(EXERCISE OBJECTIVE): Every line of the data that contains the string "each" must be copied.

(GIVEN DATA):
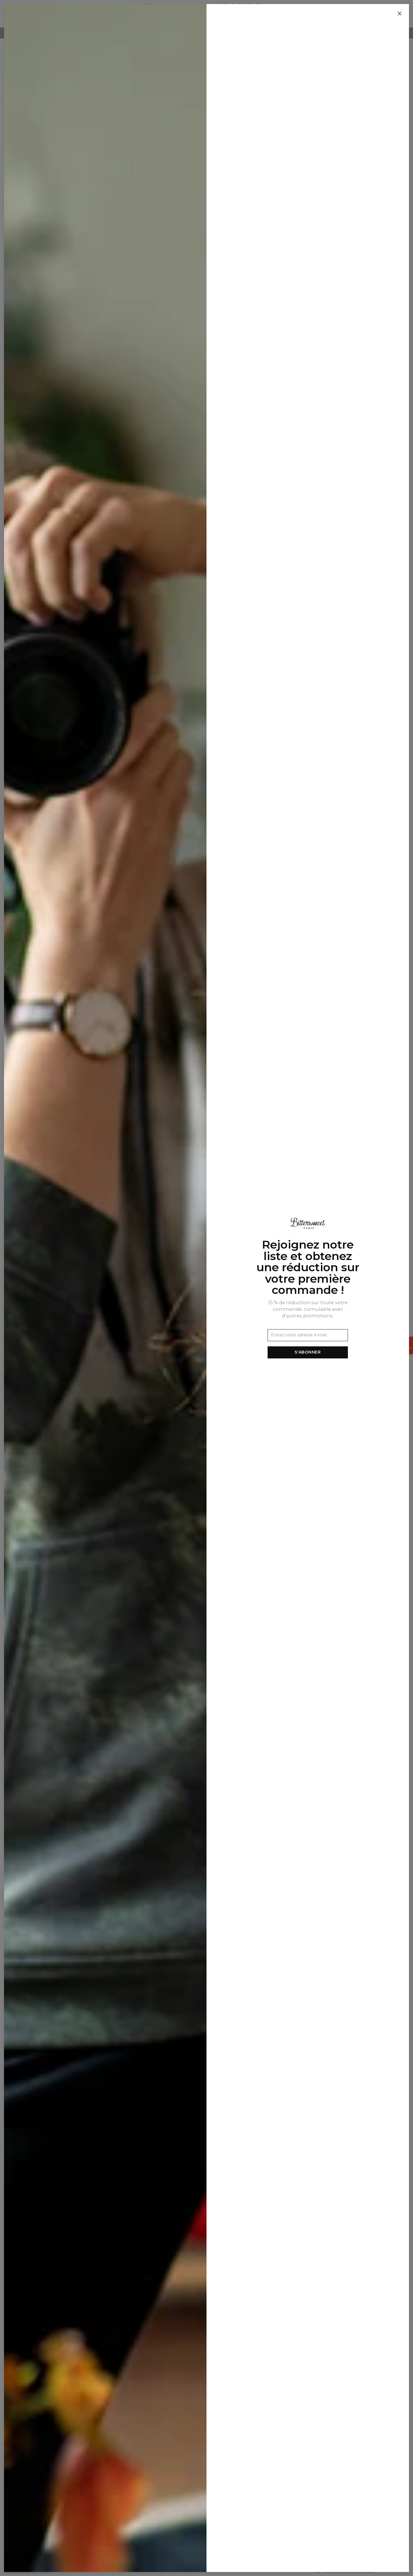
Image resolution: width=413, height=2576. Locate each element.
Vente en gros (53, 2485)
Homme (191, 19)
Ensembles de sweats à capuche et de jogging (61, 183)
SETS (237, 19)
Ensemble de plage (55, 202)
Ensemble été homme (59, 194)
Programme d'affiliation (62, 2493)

==

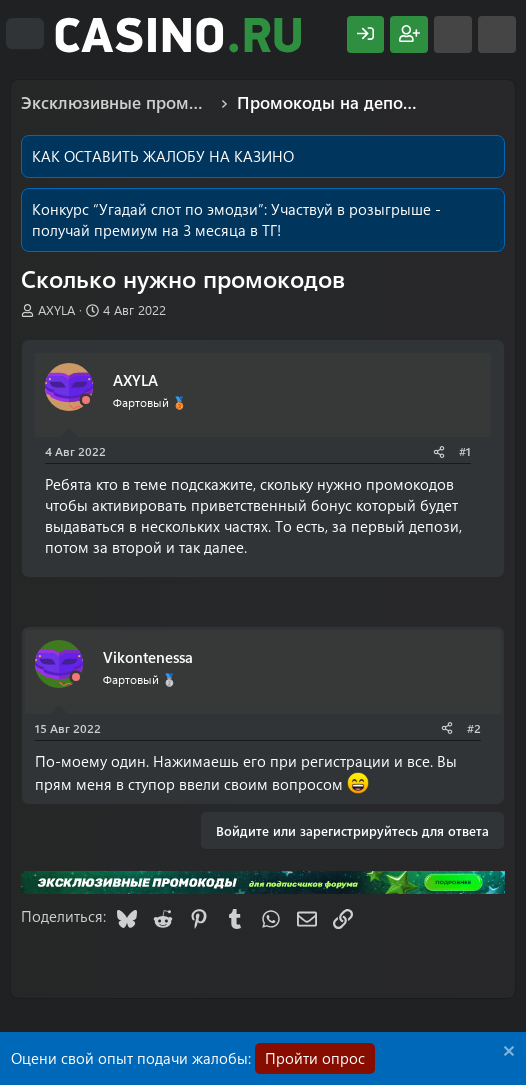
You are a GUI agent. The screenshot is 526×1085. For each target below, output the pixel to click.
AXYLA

(REPLY TO THE EXERCISE):
Image resolution: width=413, height=2576. Locate each element.
You are a GUI agent. The screenshot is 526×1085. For each target below, output the pixel to click.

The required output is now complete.